# Transcribed page contents:
----------------------------------------

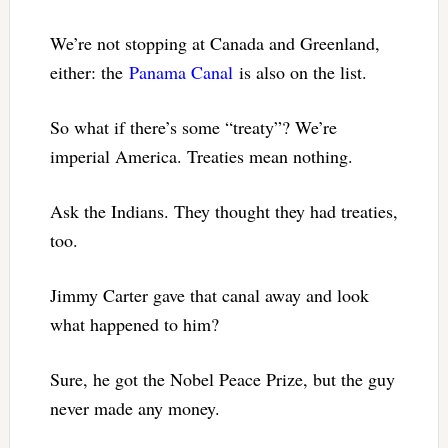
We’re not stopping at Canada and Greenland,
either: the
Panama Canal
is also on the list.
So what if there’s some “treaty”? We’re
imperial America. Treaties mean nothing.
Ask the Indians. They thought they had treaties,
too.
Jimmy Carter gave that canal away and look
what happened to him?
Sure, he got the Nobel Peace Prize, but the guy
never made any money.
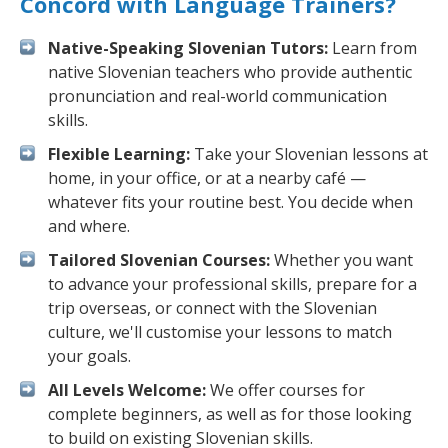
Concord with Language Trainers?
Native-Speaking Slovenian Tutors:
Learn from
native Slovenian teachers who provide authentic
pronunciation and real-world communication
skills.
Flexible Learning:
Take your Slovenian lessons at
home, in your office, or at a nearby café —
whatever fits your routine best. You decide when
and where.
Tailored Slovenian Courses:
Whether you want
to advance your professional skills, prepare for a
trip overseas, or connect with the Slovenian
culture, we'll customise your lessons to match
your goals.
All Levels Welcome:
We offer courses for
complete beginners, as well as for those looking
to build on existing Slovenian skills.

----------------------------------------

# YOUR GOAL:
Write out the records shown above exactly, but do not include any images.

# ANSWER:
We’re not stopping at Canada and Greenland,
either: the
Panama Canal
is also on the list.
So what if there’s some “treaty”? We’re
imperial America. Treaties mean nothing.
Ask the Indians. They thought they had treaties,
too.
Jimmy Carter gave that canal away and look
what happened to him?
Sure, he got the Nobel Peace Prize, but the guy
never made any money.
Concord with Language Trainers?
Native-Speaking Slovenian Tutors:
Learn from
native Slovenian teachers who provide authentic
pronunciation and real-world communication
skills.
Flexible Learning:
Take your Slovenian lessons at
home, in your office, or at a nearby café —
whatever fits your routine best. You decide when
and where.
Tailored Slovenian Courses:
Whether you want
to advance your professional skills, prepare for a
trip overseas, or connect with the Slovenian
culture, we'll customise your lessons to match
your goals.
All Levels Welcome:
We offer courses for
complete beginners, as well as for those looking
to build on existing Slovenian skills.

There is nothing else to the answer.